■ **Exercise instructions**: For this exercise, return the line containing "change on the" and every line after it through the end of the records below, without alteration.

■ **Recorded data**:

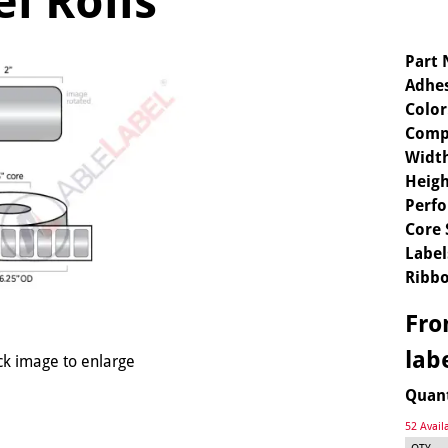
l Rolls
Part
Adhes
Color
Comp
Widt
Heigh
Perfo
Core 
Label
Ribbo
Fr
lab
ck image to enlarge
Quan
52 Avail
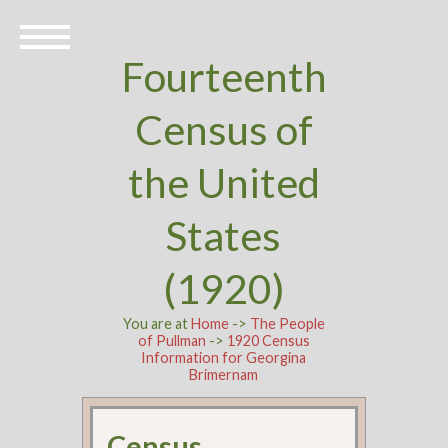
Fourteenth
Census of
the United
States
(1920)
You are at
Home
->
The People
of Pullman
->
1920 Census
Information for Georgina
Brimernam
Census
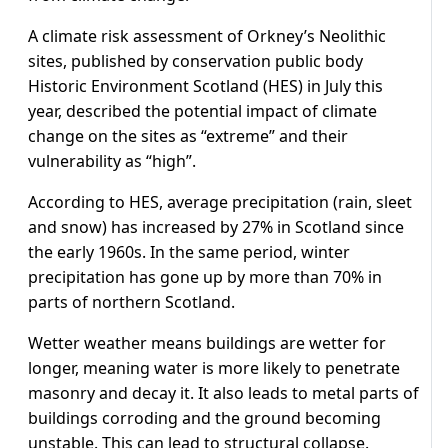
A climate risk assessment of Orkney’s Neolithic
sites, published by conservation public body
Historic Environment Scotland (HES) in July this
year, described the potential impact of climate
change on the sites as “extreme” and their
vulnerability as “high”.
According to HES, average precipitation (rain, sleet
and snow) has increased by 27% in Scotland since
the early 1960s. In the same period, winter
precipitation has gone up by more than 70% in
parts of northern Scotland.
Wetter weather means buildings are wetter for
longer, meaning water is more likely to penetrate
masonry and decay it. It also leads to metal parts of
buildings corroding and the ground becoming
unstable. This can lead to structural collapse.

■ **Reply to the exercise**:
change on the sites as “extreme” and their
vulnerability as “high”.
According to HES, average precipitation (rain, sleet
and snow) has increased by 27% in Scotland since
the early 1960s. In the same period, winter
precipitation has gone up by more than 70% in
parts of northern Scotland.
Wetter weather means buildings are wetter for
longer, meaning water is more likely to penetrate
masonry and decay it. It also leads to metal parts of
buildings corroding and the ground becoming
unstable. This can lead to structural collapse.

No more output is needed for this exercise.